Take the line containing "遊戲狂FB粉絲團 (409, 937)" and every line after it to the end of the records, and copy them exactly, leaving out pictures.

Data under study:
========================================

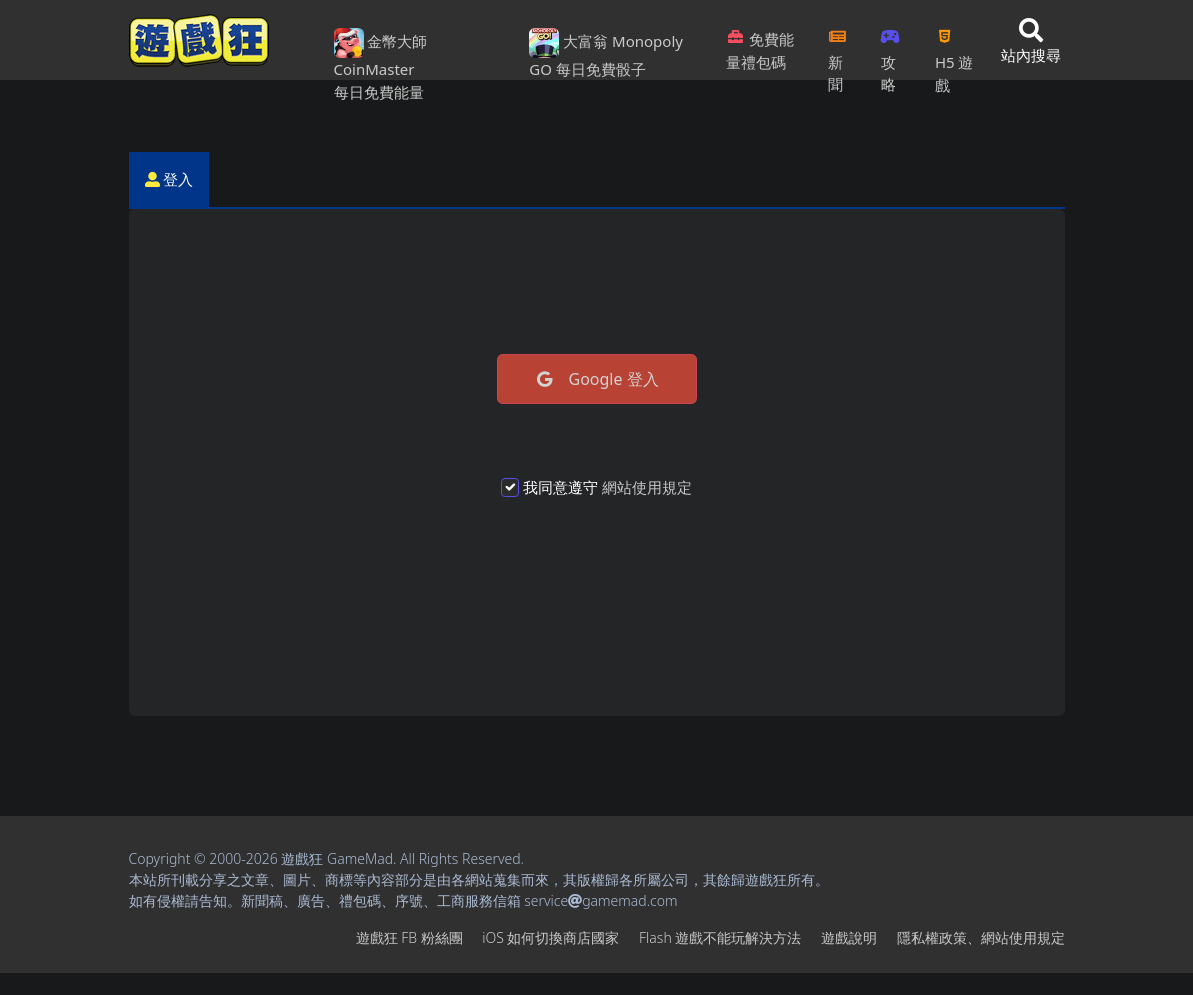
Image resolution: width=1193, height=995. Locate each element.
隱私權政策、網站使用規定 (981, 937)
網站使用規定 (647, 487)
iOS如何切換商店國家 (550, 937)
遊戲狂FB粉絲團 (409, 937)
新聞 (837, 54)
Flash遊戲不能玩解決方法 (720, 937)
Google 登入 (596, 379)
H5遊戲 (954, 54)
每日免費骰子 (601, 69)
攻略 (890, 54)
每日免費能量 (379, 92)
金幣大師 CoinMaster (381, 54)
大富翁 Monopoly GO (606, 54)
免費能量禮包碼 (760, 50)
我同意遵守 (607, 487)
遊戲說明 (849, 937)
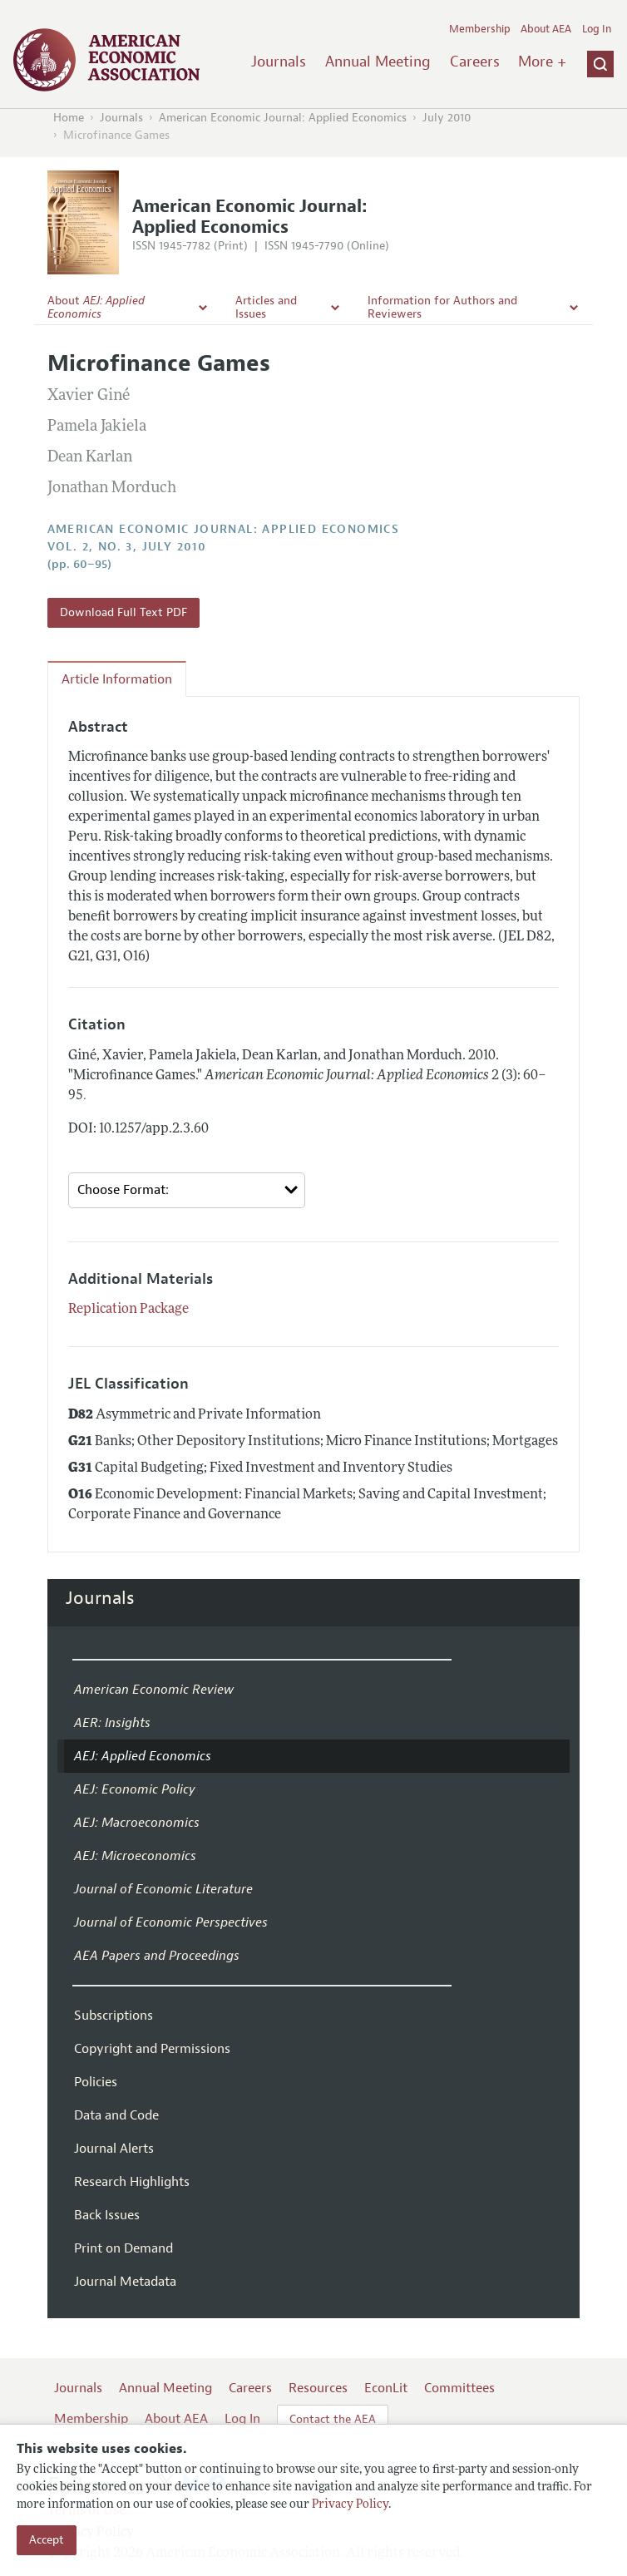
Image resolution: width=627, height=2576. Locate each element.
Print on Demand (123, 2248)
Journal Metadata (125, 2281)
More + (542, 61)
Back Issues (107, 2215)
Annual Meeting (378, 61)
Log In (596, 29)
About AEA (546, 29)
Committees (459, 2388)
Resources (318, 2388)
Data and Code (116, 2115)
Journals (278, 61)
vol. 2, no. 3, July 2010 (127, 547)
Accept (46, 2540)
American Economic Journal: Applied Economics (283, 118)
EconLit (385, 2388)
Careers (475, 61)
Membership (480, 29)
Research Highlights (132, 2182)
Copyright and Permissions (152, 2049)
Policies (95, 2082)
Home (68, 118)
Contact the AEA (332, 2419)
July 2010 (446, 118)
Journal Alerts (114, 2148)
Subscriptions (113, 2015)
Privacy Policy (350, 2505)
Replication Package (128, 1309)
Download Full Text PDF (123, 612)
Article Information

========================================

Solution to this exercise:
遊戲狂FB粉絲團 (409, 937)
新聞 (837, 54)
Flash遊戲不能玩解決方法 (720, 937)
Google 登入 (596, 379)
H5遊戲 (954, 54)
每日免費骰子 (601, 69)
攻略 (890, 54)
每日免費能量 (379, 92)
金幣大師 CoinMaster (381, 54)
大富翁 Monopoly GO (606, 54)
免費能量禮包碼 (760, 50)
我同意遵守 (607, 487)
遊戲說明 (849, 937)
Image resolution: width=627, height=2576. Locate each element.
Print on Demand (123, 2248)
Journal Metadata (125, 2281)
More + (542, 61)
Back Issues (107, 2215)
Annual Meeting (378, 61)
Log In (596, 29)
About AEA (546, 29)
Committees (459, 2388)
Resources (318, 2388)
Data and Code (116, 2115)
Journals (278, 61)
vol. 2, no. 3, July 2010 (127, 547)
Accept (46, 2540)
American Economic Journal: Applied Economics (283, 118)
EconLit (385, 2388)
Careers (475, 61)
Membership (480, 29)
Research Highlights (132, 2182)
Copyright and Permissions (152, 2049)
Policies (95, 2082)
Home (68, 118)
Contact the AEA (332, 2419)
July 2010 (446, 118)
Journal Alerts (114, 2148)
Subscriptions (113, 2015)
Privacy Policy (350, 2505)
Replication Package (128, 1309)
Download Full Text PDF (123, 612)
Article Information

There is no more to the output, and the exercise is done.